BEGIN SUPPLIED ENTRIES

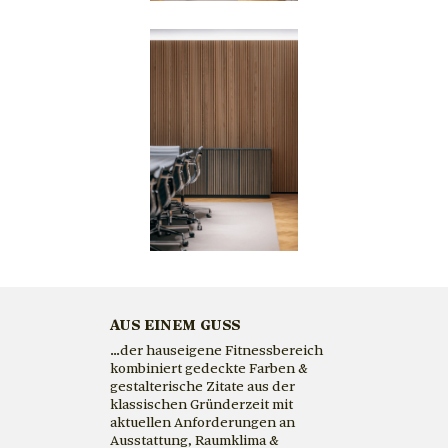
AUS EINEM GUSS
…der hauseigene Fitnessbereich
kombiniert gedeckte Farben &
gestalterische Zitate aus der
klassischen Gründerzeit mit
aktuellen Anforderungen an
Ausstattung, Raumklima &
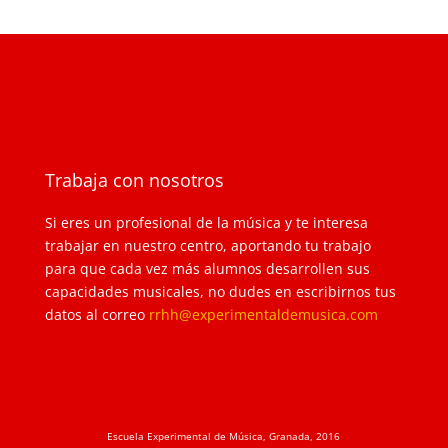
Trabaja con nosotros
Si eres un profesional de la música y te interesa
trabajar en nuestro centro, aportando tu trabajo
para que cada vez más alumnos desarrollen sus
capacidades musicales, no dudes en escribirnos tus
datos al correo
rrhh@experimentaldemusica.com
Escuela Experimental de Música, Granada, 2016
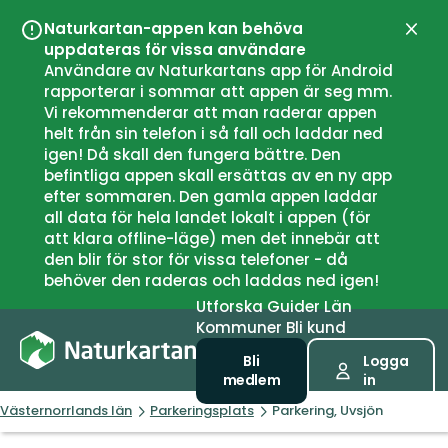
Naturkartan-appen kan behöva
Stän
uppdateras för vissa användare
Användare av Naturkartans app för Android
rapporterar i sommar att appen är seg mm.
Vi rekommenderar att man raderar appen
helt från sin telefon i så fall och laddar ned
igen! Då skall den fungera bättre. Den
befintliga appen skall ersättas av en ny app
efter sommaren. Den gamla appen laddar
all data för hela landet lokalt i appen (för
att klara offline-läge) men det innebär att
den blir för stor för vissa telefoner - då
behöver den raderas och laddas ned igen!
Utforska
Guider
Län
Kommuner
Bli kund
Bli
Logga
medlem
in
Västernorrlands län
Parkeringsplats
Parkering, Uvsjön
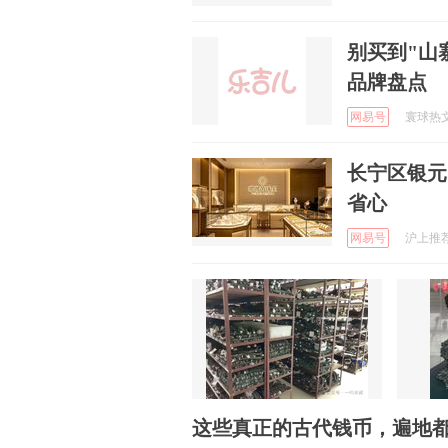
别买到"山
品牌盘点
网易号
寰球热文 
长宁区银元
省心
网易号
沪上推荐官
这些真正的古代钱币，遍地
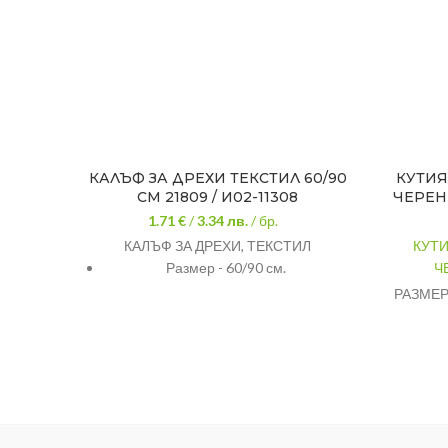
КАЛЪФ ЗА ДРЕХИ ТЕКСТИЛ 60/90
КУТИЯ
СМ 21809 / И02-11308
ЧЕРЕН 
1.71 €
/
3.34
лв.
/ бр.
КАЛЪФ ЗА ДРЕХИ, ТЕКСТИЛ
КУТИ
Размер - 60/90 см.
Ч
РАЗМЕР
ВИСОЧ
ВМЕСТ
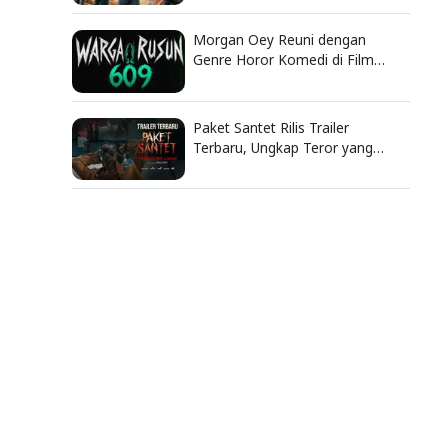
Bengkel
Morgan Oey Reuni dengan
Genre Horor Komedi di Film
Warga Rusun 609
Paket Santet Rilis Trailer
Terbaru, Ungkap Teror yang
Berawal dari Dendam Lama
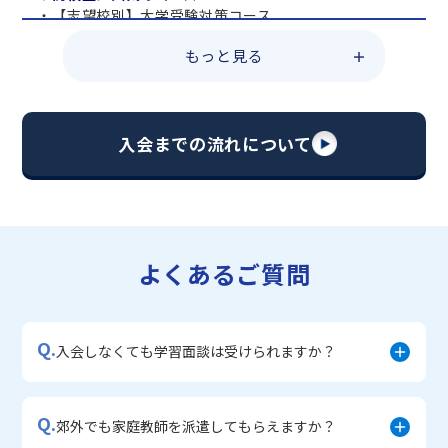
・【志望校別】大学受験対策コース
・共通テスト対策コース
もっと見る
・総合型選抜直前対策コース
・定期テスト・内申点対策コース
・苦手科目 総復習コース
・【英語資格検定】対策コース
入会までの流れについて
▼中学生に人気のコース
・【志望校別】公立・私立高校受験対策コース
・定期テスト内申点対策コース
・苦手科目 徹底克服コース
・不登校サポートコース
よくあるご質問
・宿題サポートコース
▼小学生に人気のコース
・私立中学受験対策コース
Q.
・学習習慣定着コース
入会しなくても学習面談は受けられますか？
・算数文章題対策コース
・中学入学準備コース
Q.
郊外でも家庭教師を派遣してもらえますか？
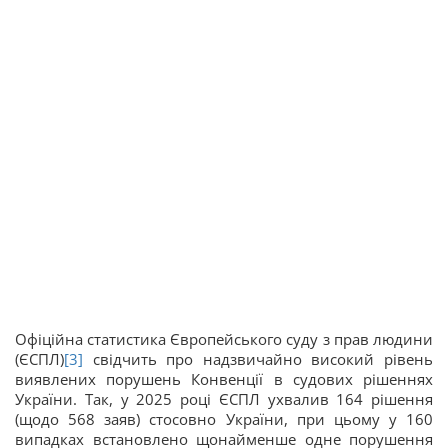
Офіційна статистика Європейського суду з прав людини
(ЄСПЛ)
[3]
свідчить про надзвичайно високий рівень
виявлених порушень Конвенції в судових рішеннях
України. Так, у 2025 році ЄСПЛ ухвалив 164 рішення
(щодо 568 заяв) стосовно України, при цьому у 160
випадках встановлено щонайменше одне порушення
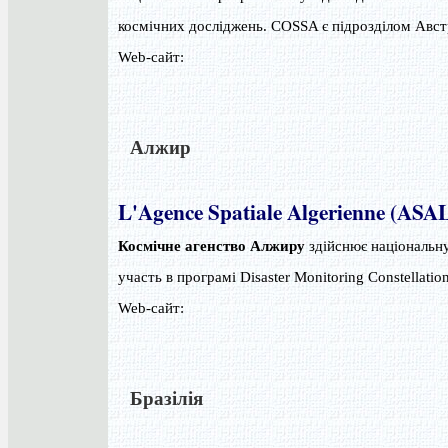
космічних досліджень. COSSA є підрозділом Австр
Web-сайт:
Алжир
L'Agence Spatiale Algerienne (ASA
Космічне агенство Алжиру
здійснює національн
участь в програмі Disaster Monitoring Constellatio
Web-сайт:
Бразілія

END SUPPLIED ENTRIES
BEGIN SUPPLIED ENTRIES

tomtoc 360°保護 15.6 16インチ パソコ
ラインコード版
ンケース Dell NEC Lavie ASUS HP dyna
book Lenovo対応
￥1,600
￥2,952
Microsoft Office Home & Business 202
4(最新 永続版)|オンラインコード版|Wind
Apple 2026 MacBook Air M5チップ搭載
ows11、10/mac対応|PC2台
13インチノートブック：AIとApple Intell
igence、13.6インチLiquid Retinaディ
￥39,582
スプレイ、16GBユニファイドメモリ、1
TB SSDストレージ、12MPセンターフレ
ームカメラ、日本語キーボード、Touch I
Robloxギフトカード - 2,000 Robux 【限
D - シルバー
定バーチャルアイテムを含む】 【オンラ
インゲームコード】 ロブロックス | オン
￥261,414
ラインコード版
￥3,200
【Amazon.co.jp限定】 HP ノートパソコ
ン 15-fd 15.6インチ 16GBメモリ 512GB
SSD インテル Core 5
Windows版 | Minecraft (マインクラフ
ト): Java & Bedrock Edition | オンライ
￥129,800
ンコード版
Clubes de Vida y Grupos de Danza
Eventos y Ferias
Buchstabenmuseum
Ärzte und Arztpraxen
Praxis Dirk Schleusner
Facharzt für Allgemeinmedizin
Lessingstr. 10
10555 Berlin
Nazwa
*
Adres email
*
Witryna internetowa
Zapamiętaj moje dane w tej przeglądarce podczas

END SUPPLIED ENTRIES

Among the entries above, locate the lines containing "ームカメラ、日本語キーボード、Touch I" and "Zapamiętaj moje dane", and transcribe exactly those two lines and all lines between.

● **WRITTEN ANSWER**:
ームカメラ、日本語キーボード、Touch I
Robloxギフトカード - 2,000 Robux 【限
D - シルバー
定バーチャルアイテムを含む】 【オンラ
インゲームコード】 ロブロックス | オン
￥261,414
ラインコード版
￥3,200
【Amazon.co.jp限定】 HP ノートパソコ
ン 15-fd 15.6インチ 16GBメモリ 512GB
SSD インテル Core 5
Windows版 | Minecraft (マインクラフ
ト): Java & Bedrock Edition | オンライ
￥129,800
ンコード版
Clubes de Vida y Grupos de Danza
Eventos y Ferias
Buchstabenmuseum
Ärzte und Arztpraxen
Praxis Dirk Schleusner
Facharzt für Allgemeinmedizin
Lessingstr. 10
10555 Berlin
Nazwa
*
Adres email
*
Witryna internetowa
Zapamiętaj moje dane w tej przeglądarce podczas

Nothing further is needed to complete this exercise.